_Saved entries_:
==============================
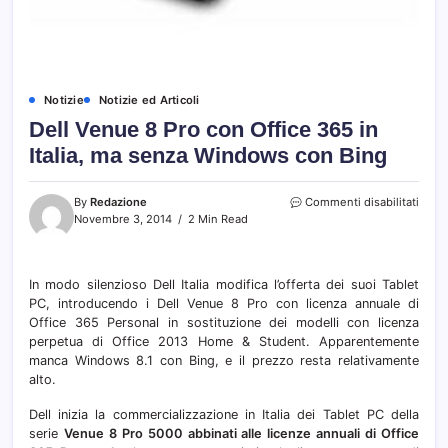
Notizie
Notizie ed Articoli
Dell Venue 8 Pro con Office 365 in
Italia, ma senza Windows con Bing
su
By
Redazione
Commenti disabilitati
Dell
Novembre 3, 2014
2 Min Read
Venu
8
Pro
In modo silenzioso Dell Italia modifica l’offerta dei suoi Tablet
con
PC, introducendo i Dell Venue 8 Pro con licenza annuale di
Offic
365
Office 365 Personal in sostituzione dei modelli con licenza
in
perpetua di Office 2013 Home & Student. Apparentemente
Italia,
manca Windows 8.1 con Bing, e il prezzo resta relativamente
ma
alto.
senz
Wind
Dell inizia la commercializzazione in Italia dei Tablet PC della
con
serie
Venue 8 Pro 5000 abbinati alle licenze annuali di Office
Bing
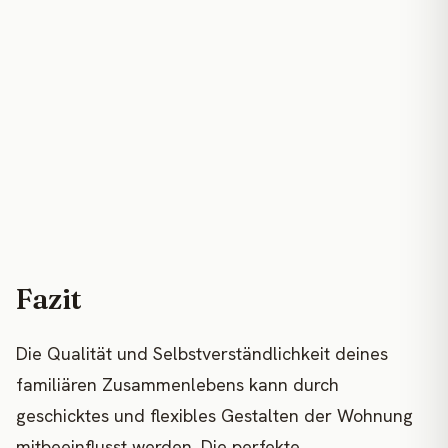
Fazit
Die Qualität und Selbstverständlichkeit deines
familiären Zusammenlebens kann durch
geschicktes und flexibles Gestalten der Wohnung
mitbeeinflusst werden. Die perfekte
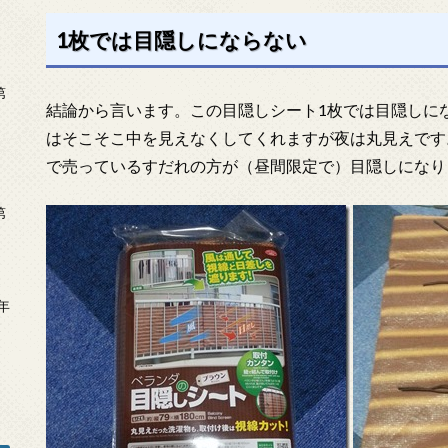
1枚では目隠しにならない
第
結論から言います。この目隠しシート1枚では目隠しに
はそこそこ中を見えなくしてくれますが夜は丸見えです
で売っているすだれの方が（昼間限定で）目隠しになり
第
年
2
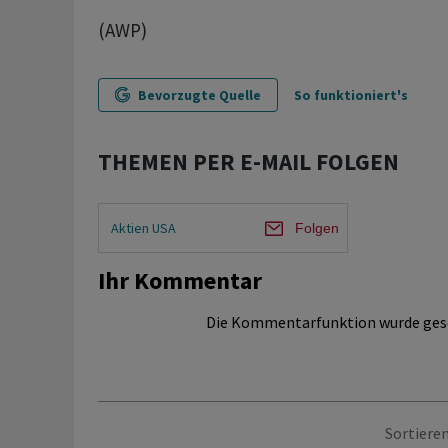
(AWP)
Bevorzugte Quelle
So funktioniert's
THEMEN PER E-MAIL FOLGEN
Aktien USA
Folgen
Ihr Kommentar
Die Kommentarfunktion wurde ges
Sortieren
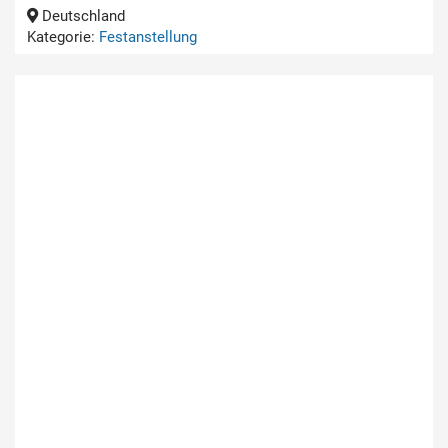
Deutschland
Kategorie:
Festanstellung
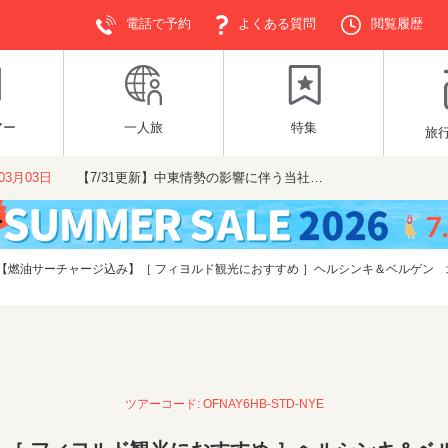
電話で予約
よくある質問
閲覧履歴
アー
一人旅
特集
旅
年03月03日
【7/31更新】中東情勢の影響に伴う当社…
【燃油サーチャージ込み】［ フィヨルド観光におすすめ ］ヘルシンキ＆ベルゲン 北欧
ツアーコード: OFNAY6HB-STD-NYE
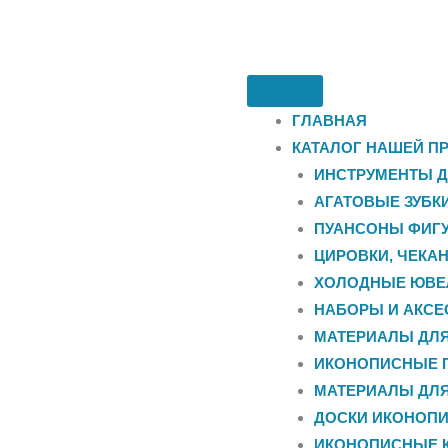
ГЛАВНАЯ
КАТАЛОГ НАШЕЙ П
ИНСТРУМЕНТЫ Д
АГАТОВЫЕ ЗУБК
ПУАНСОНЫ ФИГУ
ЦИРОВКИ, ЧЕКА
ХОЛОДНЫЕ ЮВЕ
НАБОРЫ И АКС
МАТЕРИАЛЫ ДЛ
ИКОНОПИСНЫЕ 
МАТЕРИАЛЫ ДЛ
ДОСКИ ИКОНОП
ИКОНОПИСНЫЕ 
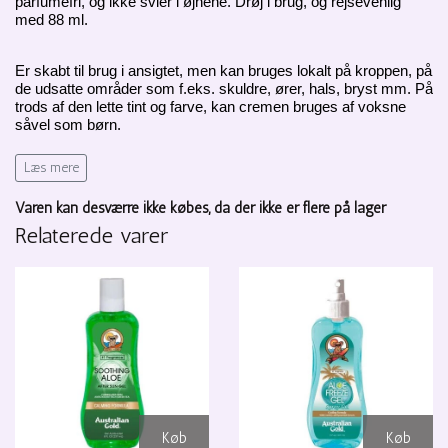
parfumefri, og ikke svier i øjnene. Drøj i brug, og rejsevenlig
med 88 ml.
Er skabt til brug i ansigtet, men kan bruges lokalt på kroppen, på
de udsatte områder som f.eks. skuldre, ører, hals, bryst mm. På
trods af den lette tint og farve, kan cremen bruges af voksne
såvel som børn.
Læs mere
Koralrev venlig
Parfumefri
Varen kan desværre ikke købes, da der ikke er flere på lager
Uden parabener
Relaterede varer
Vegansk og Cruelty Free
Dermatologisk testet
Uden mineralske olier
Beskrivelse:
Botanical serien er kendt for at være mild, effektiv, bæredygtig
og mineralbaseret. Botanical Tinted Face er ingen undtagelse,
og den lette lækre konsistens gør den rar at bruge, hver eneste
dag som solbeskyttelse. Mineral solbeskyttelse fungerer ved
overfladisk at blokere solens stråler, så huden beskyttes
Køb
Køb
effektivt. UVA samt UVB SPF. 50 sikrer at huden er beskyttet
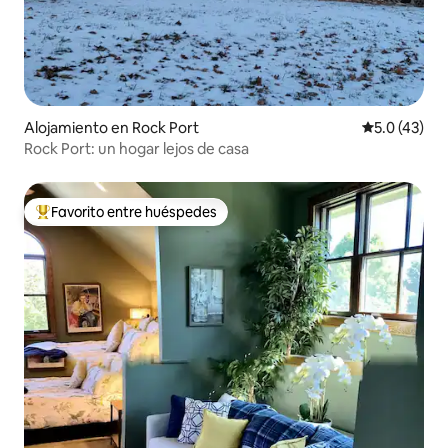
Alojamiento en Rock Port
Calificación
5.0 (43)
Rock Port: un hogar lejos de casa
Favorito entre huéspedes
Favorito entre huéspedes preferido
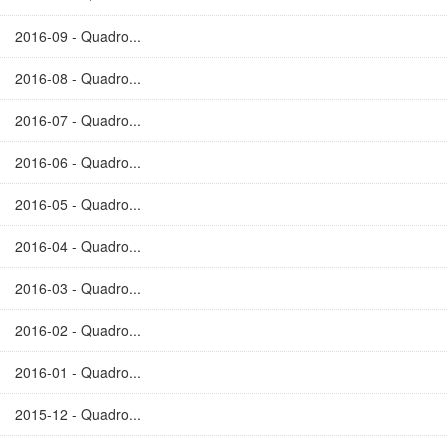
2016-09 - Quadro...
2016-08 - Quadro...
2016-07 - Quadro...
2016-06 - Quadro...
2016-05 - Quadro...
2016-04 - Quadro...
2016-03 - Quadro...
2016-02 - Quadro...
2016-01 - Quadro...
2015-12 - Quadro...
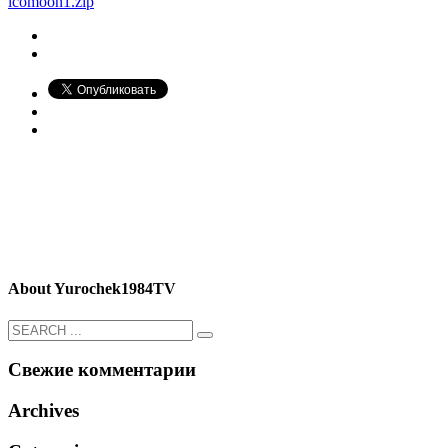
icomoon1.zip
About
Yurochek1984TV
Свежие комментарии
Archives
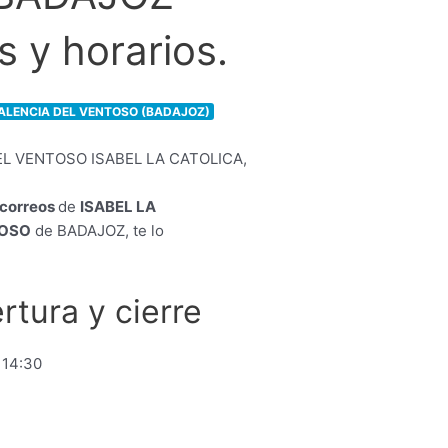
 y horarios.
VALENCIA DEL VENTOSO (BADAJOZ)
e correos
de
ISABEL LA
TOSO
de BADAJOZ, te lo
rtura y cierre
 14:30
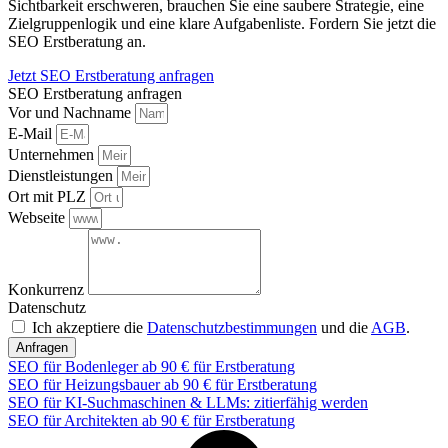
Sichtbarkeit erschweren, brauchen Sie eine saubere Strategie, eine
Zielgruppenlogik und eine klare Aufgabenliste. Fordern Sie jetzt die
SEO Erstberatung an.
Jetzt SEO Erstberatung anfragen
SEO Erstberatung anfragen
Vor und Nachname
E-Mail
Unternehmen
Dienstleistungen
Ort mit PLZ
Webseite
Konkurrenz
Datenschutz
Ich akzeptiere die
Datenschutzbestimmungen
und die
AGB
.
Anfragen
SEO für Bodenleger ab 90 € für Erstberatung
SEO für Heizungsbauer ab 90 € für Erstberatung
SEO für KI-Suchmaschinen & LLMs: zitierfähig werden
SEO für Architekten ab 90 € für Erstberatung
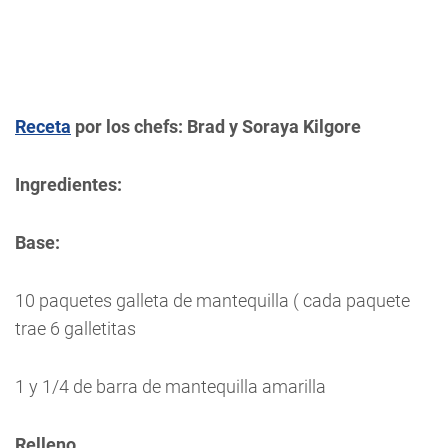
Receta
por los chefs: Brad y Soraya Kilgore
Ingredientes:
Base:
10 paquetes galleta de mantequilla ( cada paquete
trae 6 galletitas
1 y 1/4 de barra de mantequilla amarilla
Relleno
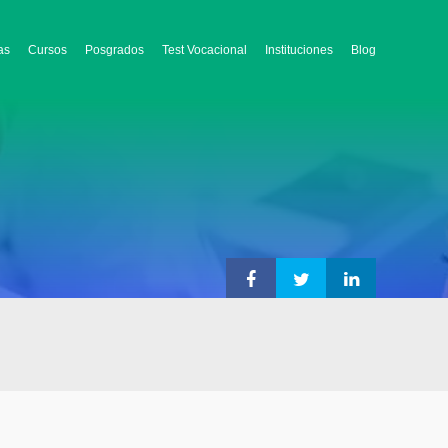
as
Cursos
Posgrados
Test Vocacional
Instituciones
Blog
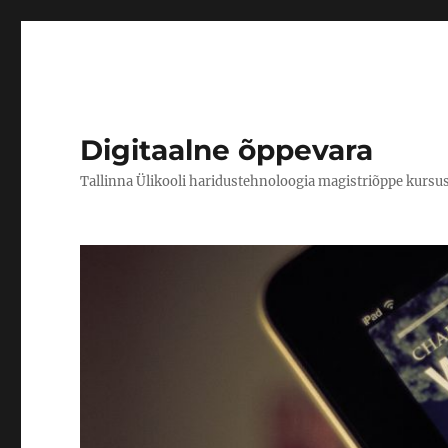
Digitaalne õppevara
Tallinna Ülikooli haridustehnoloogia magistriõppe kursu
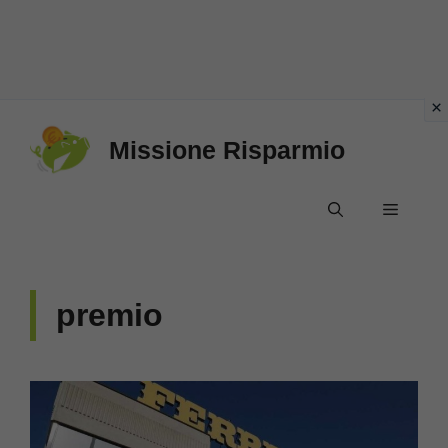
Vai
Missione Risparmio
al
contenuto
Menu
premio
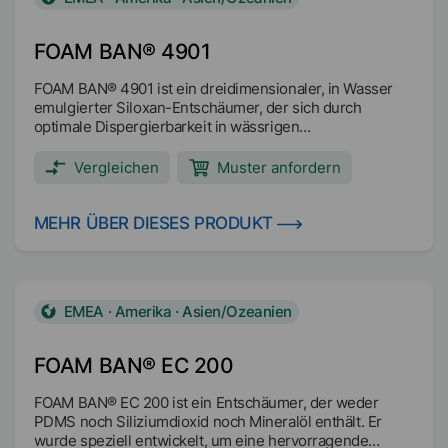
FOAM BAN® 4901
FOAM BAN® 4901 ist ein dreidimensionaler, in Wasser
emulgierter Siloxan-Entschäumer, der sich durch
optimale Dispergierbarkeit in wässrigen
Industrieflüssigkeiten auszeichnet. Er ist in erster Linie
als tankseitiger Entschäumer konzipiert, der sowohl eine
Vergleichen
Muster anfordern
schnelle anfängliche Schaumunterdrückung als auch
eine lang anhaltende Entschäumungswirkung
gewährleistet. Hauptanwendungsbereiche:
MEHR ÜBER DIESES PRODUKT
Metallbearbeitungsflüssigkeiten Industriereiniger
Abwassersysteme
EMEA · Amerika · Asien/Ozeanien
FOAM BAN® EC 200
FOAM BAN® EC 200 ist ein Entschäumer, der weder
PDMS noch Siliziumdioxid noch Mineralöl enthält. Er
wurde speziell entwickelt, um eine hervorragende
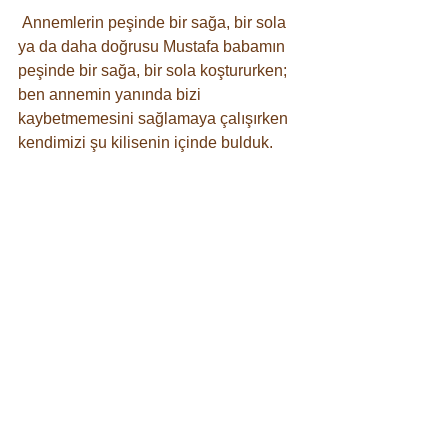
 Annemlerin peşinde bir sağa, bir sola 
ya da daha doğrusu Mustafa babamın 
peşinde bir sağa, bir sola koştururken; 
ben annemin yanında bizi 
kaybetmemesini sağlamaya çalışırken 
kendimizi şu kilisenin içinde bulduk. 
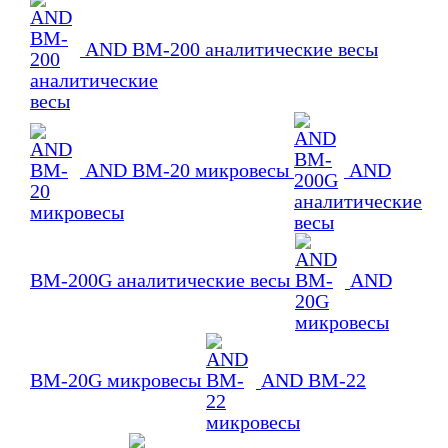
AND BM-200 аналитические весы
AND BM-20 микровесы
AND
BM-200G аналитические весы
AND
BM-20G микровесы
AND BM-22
==============================
_Activity_: Transcribe all of the data above exactly; no picture belongs in the copy.

_Your solution_:
Notizie
Notizie ed Articoli
Dell Venue 8 Pro con Office 365 in
Italia, ma senza Windows con Bing
su
By
Redazione
Commenti disabilitati
Dell
Novembre 3, 2014
2 Min Read
Venu
8
Pro
In modo silenzioso Dell Italia modifica l’offerta dei suoi Tablet
con
PC, introducendo i Dell Venue 8 Pro con licenza annuale di
Offic
365
Office 365 Personal in sostituzione dei modelli con licenza
in
perpetua di Office 2013 Home & Student. Apparentemente
Italia,
manca Windows 8.1 con Bing, e il prezzo resta relativamente
ma
alto.
senz
Wind
Dell inizia la commercializzazione in Italia dei Tablet PC della
con
serie
Venue 8 Pro 5000 abbinati alle licenze annuali di Office
Bing
Fazit
Die Qualität und Selbstverständlichkeit deines
familiären Zusammenlebens kann durch
geschicktes und flexibles Gestalten der Wohnung
mitbeeinflusst werden. Die perfekte
1枚では目隠しにならない
第
結論から言います。この目隠しシート1枚では目隠しに
はそこそこ中を見えなくしてくれますが夜は丸見えです
で売っているすだれの方が（昼間限定で）目隠しになり
第
年
2
(AWP)
Bevorzugte Quelle
So funktioniert's
THEMEN PER E-MAIL FOLGEN
Aktien USA
Folgen
Ihr Kommentar
Die Kommentarfunktion wurde ges
Sortieren
Deutschland
Kategorie:
Festanstellung
電話で予約
よくある質問
閲覧履歴
アー
一人旅
特集
旅
年03月03日
【7/31更新】中東情勢の影響に伴う当社…
【燃油サーチャージ込み】［ フィヨルド観光におすすめ ］ヘルシンキ＆ベルゲン 北欧
ツアーコード: OFNAY6HB-STD-NYE
ГЛАВНАЯ
КАТАЛОГ НАШЕЙ П
ИНСТРУМЕНТЫ Д
АГАТОВЫЕ ЗУБК
ПУАНСОНЫ ФИГУ
ЦИРОВКИ, ЧЕКА
ХОЛОДНЫЕ ЮВЕ
НАБОРЫ И АКС
МАТЕРИАЛЫ ДЛ
ИКОНОПИСНЫЕ 
МАТЕРИАЛЫ ДЛ
ДОСКИ ИКОНОП
ИКОНОПИСНЫЕ 
parfumefri, og ikke svier i øjnene. Drøj i brug, og rejsevenlig
med 88 ml.
Er skabt til brug i ansigtet, men kan bruges lokalt på kroppen, på
de udsatte områder som f.eks. skuldre, ører, hals, bryst mm. På
trods af den lette tint og farve, kan cremen bruges af voksne
såvel som børn.
Læs mere
Koralrev venlig
Parfumefri
Varen kan desværre ikke købes, da der ikke er flere på lager
Uden parabener
Relaterede varer
Vegansk og Cruelty Free
Dermatologisk testet
Uden mineralske olier
Beskrivelse:
Botanical serien er kendt for at være mild, effektiv, bæredygtig
og mineralbaseret. Botanical Tinted Face er ingen undtagelse,
og den lette lækre konsistens gør den rar at bruge, hver eneste
dag som solbeskyttelse. Mineral solbeskyttelse fungerer ved
overfladisk at blokere solens stråler, så huden beskyttes
Køb
Køb
effektivt. UVA samt UVB SPF. 50 sikrer at huden er beskyttet
Alojamiento en Rock Port
Calificación
5.0 (43)
Rock Port: un hogar lejos de casa
Favorito entre huéspedes
Favorito entre huéspedes preferido
2016-09 - Quadro...
2016-08 - Quadro...
2016-07 - Quadro...
2016-06 - Quadro...
2016-05 - Quadro...
2016-04 - Quadro...
2016-03 - Quadro...
2016-02 - Quadro...
2016-01 - Quadro...
2015-12 - Quadro...
icomoon1.zip
About
Yurochek1984TV
Свежие комментарии
Archives
 y horarios.
VALENCIA DEL VENTOSO (BADAJOZ)
e correos
de
ISABEL LA
TOSO
de BADAJOZ, te lo
rtura y cierre
 14:30
Sichtbarkeit erschweren, brauchen Sie eine saubere Strategie, eine
Zielgruppenlogik und eine klare Aufgabenliste. Fordern Sie jetzt die
SEO Erstberatung an.
Jetzt SEO Erstberatung anfragen
SEO Erstberatung anfragen
Vor und Nachname
E-Mail
Unternehmen
Dienstleistungen
Ort mit PLZ
Webseite
Konkurrenz
Datenschutz
Ich akzeptiere die
Datenschutzbestimmungen
und die
AGB
.
Anfragen
SEO für Bodenleger ab 90 € für Erstberatung
SEO für Heizungsbauer ab 90 € für Erstberatung
SEO für KI-Suchmaschinen & LLMs: zitierfähig werden
SEO für Architekten ab 90 € für Erstberatung
Receta
por los chefs: Brad y Soraya Kilgore
Ingredientes:
Base:
10 paquetes galleta de mantequilla ( cada paquete
trae 6 galletitas
1 y 1/4 de barra de mantequilla amarilla
Relleno
as
Cursos
Posgrados
Test Vocacional
Instituciones
Blog
Digitaalne õppevara
Tallinna Ülikooli haridustehnoloogia magistriõppe kursu
Vai
Missione Risparmio
al
contenuto
Menu
premio
FOAM BAN® 4901
FOAM BAN® 4901 ist ein dreidimensionaler, in Wasser
emulgierter Siloxan-Entschäumer, der sich durch
optimale Dispergierbarkeit in wässrigen
Industrieflüssigkeiten auszeichnet. Er ist in erster Linie
als tankseitiger Entschäumer konzipiert, der sowohl eine
Vergleichen
Muster anfordern
schnelle anfängliche Schaumunterdrückung als auch
eine lang anhaltende Entschäumungswirkung
gewährleistet. Hauptanwendungsbereiche:
MEHR ÜBER DIESES PRODUKT
Metallbearbeitungsflüssigkeiten Industriereiniger
Abwassersysteme
EMEA · Amerika · Asien/Ozeanien
FOAM BAN® EC 200
FOAM BAN® EC 200 ist ein Entschäumer, der weder
PDMS noch Siliziumdioxid noch Mineralöl enthält. Er
wurde speziell entwickelt, um eine hervorragende
 Annemlerin peşinde bir sağa, bir sola 
ya da daha doğrusu Mustafa babamın 
peşinde bir sağa, bir sola koştururken; 
ben annemin yanında bizi 
kaybetmemesini sağlamaya çalışırken 
kendimizi şu kilisenin içinde bulduk. 
AND BM-200 аналитические весы
AND BM-20 микровесы
AND
BM-200G аналитические весы
AND
BM-20G микровесы
AND BM-22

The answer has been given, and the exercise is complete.